OpenAI has launched its "realtime API" for production, moving it out of beta.
The API targets companies and developers building voice assistants for real-world applications like customer support, education, or personal productivity. Its main component, the "gpt-realtime" model, generates and processes speech directly, skipping the usual text conversion. It responds faster, sounds more natural, and handles complex instructions better than previous versions, according to OpenAI.
The company says gpt-realtime can now pick up on nonverbal cues like laughter, switch languages mid-sentence, and adjust its tone - for example, speaking "friendly with a French accent" or "fast and professional." The model also features two new voices, Cedar and Marin, along with improvements to the existing voices.
Video: OpenAI
On benchmarks, gpt-realtime reaches 82.8 percent accuracy on Big Bench Audio (up from 65.6 percent), 30.5 percent on MultiChallenge (up from 20.6 percent), and 66.5 percent on ComplexFuncBench (up from 49.7 percent).
Better tool integration and image input
The API now streamlines tool integration. OpenAI says the model is better at picking the right tool, triggering it at the right moment, and using the right arguments, making function calls more dependable. Developers can connect external tools and services through SIP and remote MCP servers. Reusable prompts allow for saving configurations and tool settings for different use cases.

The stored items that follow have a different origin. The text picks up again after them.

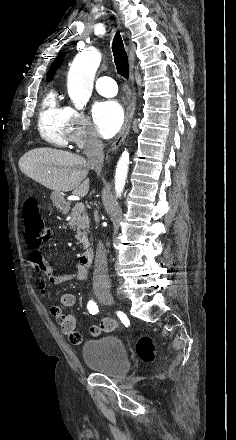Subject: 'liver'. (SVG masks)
<instances>
[{
    "mask_svg": "<svg viewBox=\"0 0 236 440\" xmlns=\"http://www.w3.org/2000/svg\"><path fill=\"white\" fill-rule=\"evenodd\" d=\"M19 168L27 177L53 191L84 197L89 191L90 169L85 158L50 147L35 148L19 159Z\"/></svg>",
    "mask_w": 236,
    "mask_h": 440,
    "instance_id": "obj_1",
    "label": "liver"
}]
</instances>
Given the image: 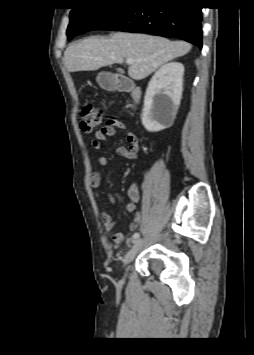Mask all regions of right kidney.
Wrapping results in <instances>:
<instances>
[{
	"instance_id": "1",
	"label": "right kidney",
	"mask_w": 254,
	"mask_h": 355,
	"mask_svg": "<svg viewBox=\"0 0 254 355\" xmlns=\"http://www.w3.org/2000/svg\"><path fill=\"white\" fill-rule=\"evenodd\" d=\"M184 66L179 62L162 65L148 84L141 115L149 132H159L173 124L180 105Z\"/></svg>"
}]
</instances>
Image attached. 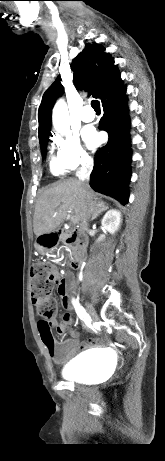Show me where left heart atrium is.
Returning <instances> with one entry per match:
<instances>
[{"instance_id": "1", "label": "left heart atrium", "mask_w": 165, "mask_h": 461, "mask_svg": "<svg viewBox=\"0 0 165 461\" xmlns=\"http://www.w3.org/2000/svg\"><path fill=\"white\" fill-rule=\"evenodd\" d=\"M84 139L90 148H95L100 142V135L94 130H88L84 133Z\"/></svg>"}]
</instances>
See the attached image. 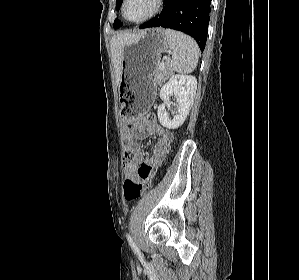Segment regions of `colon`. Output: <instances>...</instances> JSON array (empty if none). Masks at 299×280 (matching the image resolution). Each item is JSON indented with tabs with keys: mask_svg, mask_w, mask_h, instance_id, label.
I'll list each match as a JSON object with an SVG mask.
<instances>
[{
	"mask_svg": "<svg viewBox=\"0 0 299 280\" xmlns=\"http://www.w3.org/2000/svg\"><path fill=\"white\" fill-rule=\"evenodd\" d=\"M154 119L155 116L153 114H147L141 119L140 123L147 124L152 122ZM169 150L170 143L164 147L161 155L158 158L145 161L140 164L137 170L136 178L125 181L123 186V195L126 201H134L143 195L145 190L149 187L154 173L164 161ZM126 156H128V153Z\"/></svg>",
	"mask_w": 299,
	"mask_h": 280,
	"instance_id": "5ec220e1",
	"label": "colon"
}]
</instances>
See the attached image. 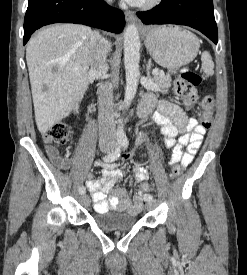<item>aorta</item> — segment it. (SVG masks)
Returning a JSON list of instances; mask_svg holds the SVG:
<instances>
[{
  "label": "aorta",
  "mask_w": 247,
  "mask_h": 275,
  "mask_svg": "<svg viewBox=\"0 0 247 275\" xmlns=\"http://www.w3.org/2000/svg\"><path fill=\"white\" fill-rule=\"evenodd\" d=\"M139 61H140V40L137 26L130 24L124 33V65L126 71V88L124 103L126 108L133 100L139 80ZM117 137L119 140L126 139L123 120H120Z\"/></svg>",
  "instance_id": "762f6f07"
}]
</instances>
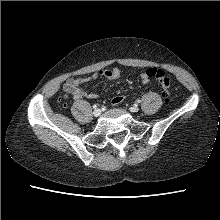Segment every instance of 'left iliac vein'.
Segmentation results:
<instances>
[{"mask_svg": "<svg viewBox=\"0 0 220 220\" xmlns=\"http://www.w3.org/2000/svg\"><path fill=\"white\" fill-rule=\"evenodd\" d=\"M130 111L135 113V112H138V111H139V108H138L137 105H133V106L130 108Z\"/></svg>", "mask_w": 220, "mask_h": 220, "instance_id": "left-iliac-vein-1", "label": "left iliac vein"}]
</instances>
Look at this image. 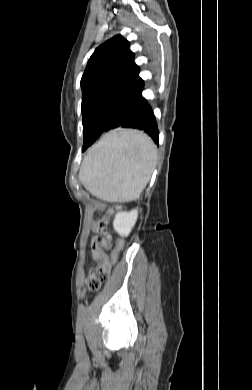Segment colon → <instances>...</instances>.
I'll list each match as a JSON object with an SVG mask.
<instances>
[{
    "label": "colon",
    "instance_id": "colon-1",
    "mask_svg": "<svg viewBox=\"0 0 252 390\" xmlns=\"http://www.w3.org/2000/svg\"><path fill=\"white\" fill-rule=\"evenodd\" d=\"M119 209V206L112 207L107 214L97 222L98 235L91 243L93 258L99 261L98 266L92 268L87 279V288L89 291H97L102 282L109 277L111 266L117 260L118 253L123 246V241L118 239L117 244L112 248V236L107 232V227L113 213ZM105 250H111L110 258L104 253Z\"/></svg>",
    "mask_w": 252,
    "mask_h": 390
}]
</instances>
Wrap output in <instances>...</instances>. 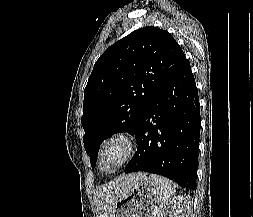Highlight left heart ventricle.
Instances as JSON below:
<instances>
[{"label":"left heart ventricle","instance_id":"left-heart-ventricle-1","mask_svg":"<svg viewBox=\"0 0 253 217\" xmlns=\"http://www.w3.org/2000/svg\"><path fill=\"white\" fill-rule=\"evenodd\" d=\"M122 150L119 145L112 146L104 155L102 160V168L105 171H109L115 167L120 159Z\"/></svg>","mask_w":253,"mask_h":217}]
</instances>
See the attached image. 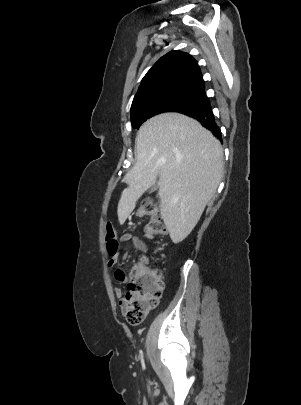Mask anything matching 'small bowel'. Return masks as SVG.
Returning a JSON list of instances; mask_svg holds the SVG:
<instances>
[{"label": "small bowel", "mask_w": 301, "mask_h": 405, "mask_svg": "<svg viewBox=\"0 0 301 405\" xmlns=\"http://www.w3.org/2000/svg\"><path fill=\"white\" fill-rule=\"evenodd\" d=\"M120 241L121 242H131L133 244V246L135 247V249H137L140 252H146L147 251V246L146 244L140 240L137 236L133 235V234H124L120 237ZM122 257L123 259L126 258L127 254L126 253H120L119 250H117L113 255H111L110 259H109V266H114L119 257ZM115 277L118 281H120L121 283H125L128 281V277L125 274V272L121 269L118 268L115 272ZM115 293L118 297H122L123 296V290L121 287H116L115 288Z\"/></svg>", "instance_id": "obj_1"}]
</instances>
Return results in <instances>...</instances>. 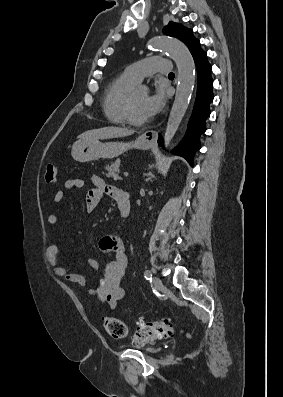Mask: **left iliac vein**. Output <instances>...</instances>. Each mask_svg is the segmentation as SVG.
Here are the masks:
<instances>
[{"instance_id": "4c4485c4", "label": "left iliac vein", "mask_w": 283, "mask_h": 397, "mask_svg": "<svg viewBox=\"0 0 283 397\" xmlns=\"http://www.w3.org/2000/svg\"><path fill=\"white\" fill-rule=\"evenodd\" d=\"M153 284L157 290H161L163 288L161 280L156 276L153 278Z\"/></svg>"}]
</instances>
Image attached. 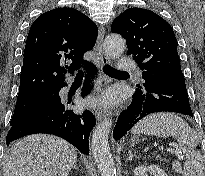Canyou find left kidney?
I'll use <instances>...</instances> for the list:
<instances>
[{
  "label": "left kidney",
  "instance_id": "left-kidney-1",
  "mask_svg": "<svg viewBox=\"0 0 205 176\" xmlns=\"http://www.w3.org/2000/svg\"><path fill=\"white\" fill-rule=\"evenodd\" d=\"M146 172H149L153 176H168L167 173L157 165L146 166H138L134 169L135 176H148Z\"/></svg>",
  "mask_w": 205,
  "mask_h": 176
}]
</instances>
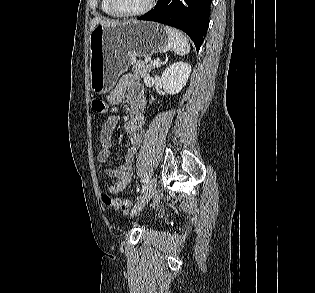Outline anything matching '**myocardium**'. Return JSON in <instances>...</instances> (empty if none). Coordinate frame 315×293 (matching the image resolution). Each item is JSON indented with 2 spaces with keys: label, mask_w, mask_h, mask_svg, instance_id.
<instances>
[{
  "label": "myocardium",
  "mask_w": 315,
  "mask_h": 293,
  "mask_svg": "<svg viewBox=\"0 0 315 293\" xmlns=\"http://www.w3.org/2000/svg\"><path fill=\"white\" fill-rule=\"evenodd\" d=\"M108 1H109L111 10L120 17H135V16L143 15L147 13L148 11H150L154 7L155 2H156V0H149L148 3L143 8L137 11H124L119 7L117 0H108Z\"/></svg>",
  "instance_id": "1"
}]
</instances>
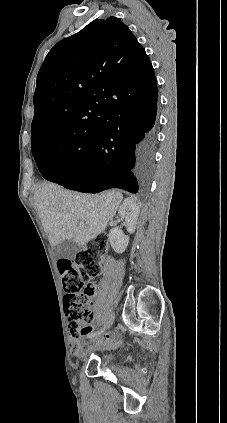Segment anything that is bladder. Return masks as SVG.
<instances>
[{"mask_svg": "<svg viewBox=\"0 0 227 423\" xmlns=\"http://www.w3.org/2000/svg\"><path fill=\"white\" fill-rule=\"evenodd\" d=\"M115 361V354L113 352L103 353L98 359V364L100 366L112 365Z\"/></svg>", "mask_w": 227, "mask_h": 423, "instance_id": "31cf9c89", "label": "bladder"}]
</instances>
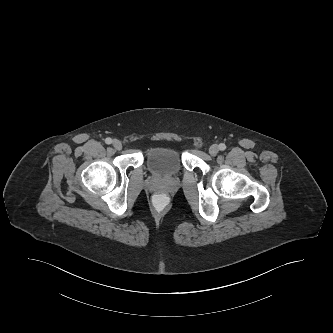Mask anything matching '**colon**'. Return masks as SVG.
I'll use <instances>...</instances> for the list:
<instances>
[{"instance_id":"1","label":"colon","mask_w":333,"mask_h":333,"mask_svg":"<svg viewBox=\"0 0 333 333\" xmlns=\"http://www.w3.org/2000/svg\"><path fill=\"white\" fill-rule=\"evenodd\" d=\"M169 201V196L163 191H158L153 195L152 206L156 210H163L166 208Z\"/></svg>"}]
</instances>
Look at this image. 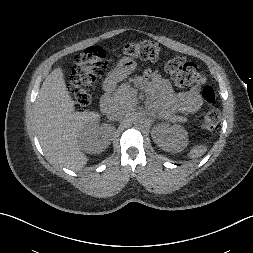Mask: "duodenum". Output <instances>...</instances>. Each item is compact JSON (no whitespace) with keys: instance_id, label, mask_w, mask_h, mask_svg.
<instances>
[{"instance_id":"1","label":"duodenum","mask_w":253,"mask_h":253,"mask_svg":"<svg viewBox=\"0 0 253 253\" xmlns=\"http://www.w3.org/2000/svg\"><path fill=\"white\" fill-rule=\"evenodd\" d=\"M113 89V84L110 80L104 83V94L101 98V108L103 111H109L112 108L111 91Z\"/></svg>"}]
</instances>
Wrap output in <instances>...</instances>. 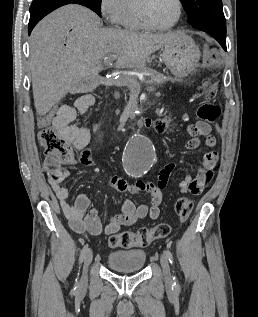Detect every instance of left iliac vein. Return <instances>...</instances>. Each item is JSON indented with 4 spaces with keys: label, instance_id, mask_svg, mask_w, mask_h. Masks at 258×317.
<instances>
[{
    "label": "left iliac vein",
    "instance_id": "obj_1",
    "mask_svg": "<svg viewBox=\"0 0 258 317\" xmlns=\"http://www.w3.org/2000/svg\"><path fill=\"white\" fill-rule=\"evenodd\" d=\"M162 256L164 255L163 253L161 254ZM160 261L163 263V269H164V276H165V278H170V276H171V271H169V269H170V265L167 263V260L165 259V257L163 256V257H161L160 258Z\"/></svg>",
    "mask_w": 258,
    "mask_h": 317
}]
</instances>
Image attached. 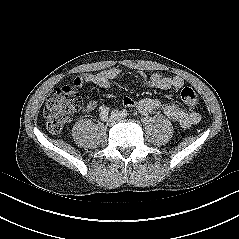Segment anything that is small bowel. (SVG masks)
<instances>
[{
	"label": "small bowel",
	"instance_id": "1",
	"mask_svg": "<svg viewBox=\"0 0 239 239\" xmlns=\"http://www.w3.org/2000/svg\"><path fill=\"white\" fill-rule=\"evenodd\" d=\"M119 76L120 70L118 68L112 67L101 72L86 73L84 75L78 76L74 79L73 84L77 88H81L86 84H94L106 89H111V82ZM139 76L140 80L145 85L161 90H179L184 85V80L180 76L170 77L160 73H154L150 76L140 73ZM121 101L125 106L134 107L142 114H149L162 106L161 100L154 98H145L136 101L131 97L123 96ZM96 107L97 103L95 101H90L82 108V111L84 113H90L94 111ZM163 111L166 116H168L172 121L178 123L183 128H190L191 126L199 123L201 119L198 112H188L175 104H168L164 106Z\"/></svg>",
	"mask_w": 239,
	"mask_h": 239
}]
</instances>
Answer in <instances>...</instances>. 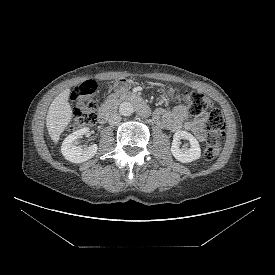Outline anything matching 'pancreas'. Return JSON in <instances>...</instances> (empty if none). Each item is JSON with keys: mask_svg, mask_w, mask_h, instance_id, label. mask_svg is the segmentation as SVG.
I'll use <instances>...</instances> for the list:
<instances>
[{"mask_svg": "<svg viewBox=\"0 0 275 275\" xmlns=\"http://www.w3.org/2000/svg\"><path fill=\"white\" fill-rule=\"evenodd\" d=\"M119 97H120V95L118 93H113L107 97L106 103L118 102L120 100Z\"/></svg>", "mask_w": 275, "mask_h": 275, "instance_id": "pancreas-1", "label": "pancreas"}]
</instances>
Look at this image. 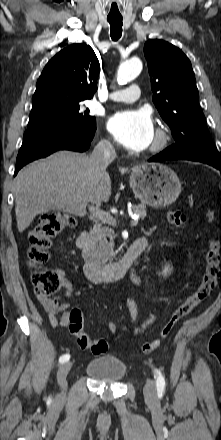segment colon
<instances>
[{
  "label": "colon",
  "instance_id": "1",
  "mask_svg": "<svg viewBox=\"0 0 221 440\" xmlns=\"http://www.w3.org/2000/svg\"><path fill=\"white\" fill-rule=\"evenodd\" d=\"M206 217L210 222L215 220V215L212 212H208ZM167 219L171 225L176 227H182L187 222L186 214L179 210L169 211ZM75 223V218L70 215L51 212L45 214L38 225L29 233L27 257L29 266L34 269L32 283L35 289L46 297H53L63 287V278L58 272L43 268L49 260L52 240L62 231L73 227ZM206 263L205 273L200 285L172 312L163 324L159 336L140 345L139 351L141 353L149 354L159 348L162 342L171 334L175 325L196 306L203 303L217 286L221 276V242L216 238H211L208 241ZM105 324L114 335L120 330L117 320L108 318ZM68 327L70 333L75 336L80 348L89 349L96 355L103 354L108 350L106 340L90 339L84 331L83 312L80 308L74 307L70 311Z\"/></svg>",
  "mask_w": 221,
  "mask_h": 440
}]
</instances>
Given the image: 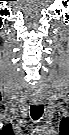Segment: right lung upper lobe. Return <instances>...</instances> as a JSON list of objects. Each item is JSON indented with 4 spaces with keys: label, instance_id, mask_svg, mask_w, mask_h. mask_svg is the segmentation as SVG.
<instances>
[{
    "label": "right lung upper lobe",
    "instance_id": "right-lung-upper-lobe-1",
    "mask_svg": "<svg viewBox=\"0 0 69 135\" xmlns=\"http://www.w3.org/2000/svg\"><path fill=\"white\" fill-rule=\"evenodd\" d=\"M5 129H6V130H11V124L6 125V126H5Z\"/></svg>",
    "mask_w": 69,
    "mask_h": 135
}]
</instances>
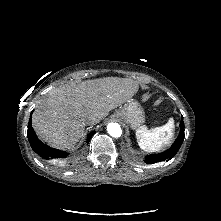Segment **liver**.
I'll use <instances>...</instances> for the list:
<instances>
[{
	"label": "liver",
	"instance_id": "liver-1",
	"mask_svg": "<svg viewBox=\"0 0 221 221\" xmlns=\"http://www.w3.org/2000/svg\"><path fill=\"white\" fill-rule=\"evenodd\" d=\"M138 82L130 78L106 77L52 89L36 105L32 125L49 145L73 148L82 137L86 119L95 125L109 111L122 106L137 93Z\"/></svg>",
	"mask_w": 221,
	"mask_h": 221
}]
</instances>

Image input is now supported. Users can send screenshots or photos in a conversation, and the model can reference them—for example, to read text from an image or answer questions about what's shown. Developers control what the model can see.
New options let developers set token limits and trim multi-turn conversations, which helps control costs for longer sessions. Pricing for gpt-realtime is now 20 percent lower: $32 per million audio input tokens and $64 per million output tokens. Cached input tokens are $0.40 per million.
OpenAI says the API can detect problematic content and end conversations that break its policies, but the history of language model security suggests this shouldn't be the only safeguard. Developers can add their own safety requirements. For EU users, there are options for storing data within the EU and special privacy rules for businesses.